• [ACTION ITEM]
In the copy, include no pictures, but reproduce every record exactly.

• [Page images and extracted text]
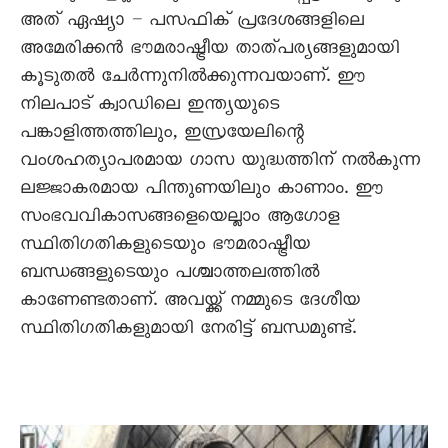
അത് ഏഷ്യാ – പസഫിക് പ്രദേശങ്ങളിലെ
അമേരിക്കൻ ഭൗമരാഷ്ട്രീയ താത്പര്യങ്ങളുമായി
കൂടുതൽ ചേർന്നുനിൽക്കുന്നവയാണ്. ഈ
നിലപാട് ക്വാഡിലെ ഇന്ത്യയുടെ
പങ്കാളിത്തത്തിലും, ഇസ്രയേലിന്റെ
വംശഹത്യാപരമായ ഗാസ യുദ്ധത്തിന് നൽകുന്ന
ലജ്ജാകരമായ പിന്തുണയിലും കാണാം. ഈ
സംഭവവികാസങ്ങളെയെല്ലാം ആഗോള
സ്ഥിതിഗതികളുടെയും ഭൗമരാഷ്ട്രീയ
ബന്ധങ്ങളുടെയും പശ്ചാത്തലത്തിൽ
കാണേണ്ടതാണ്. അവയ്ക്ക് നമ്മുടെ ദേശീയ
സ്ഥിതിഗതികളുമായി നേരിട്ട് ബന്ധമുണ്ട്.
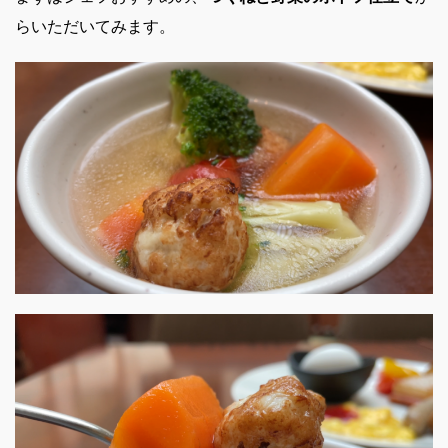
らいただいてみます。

• [EXERCISE SOLUTION]
അത് ഏഷ്യാ – പസഫിക് പ്രദേശങ്ങളിലെ
അമേരിക്കൻ ഭൗമരാഷ്ട്രീയ താത്പര്യങ്ങളുമായി
കൂടുതൽ ചേർന്നുനിൽക്കുന്നവയാണ്. ഈ
നിലപാട് ക്വാഡിലെ ഇന്ത്യയുടെ
പങ്കാളിത്തത്തിലും, ഇസ്രയേലിന്റെ
വംശഹത്യാപരമായ ഗാസ യുദ്ധത്തിന് നൽകുന്ന
ലജ്ജാകരമായ പിന്തുണയിലും കാണാം. ഈ
സംഭവവികാസങ്ങളെയെല്ലാം ആഗോള
സ്ഥിതിഗതികളുടെയും ഭൗമരാഷ്ട്രീയ
ബന്ധങ്ങളുടെയും പശ്ചാത്തലത്തിൽ
കാണേണ്ടതാണ്. അവയ്ക്ക് നമ്മുടെ ദേശീയ
സ്ഥിതിഗതികളുമായി നേരിട്ട് ബന്ധമുണ്ട്.
らいただいてみます。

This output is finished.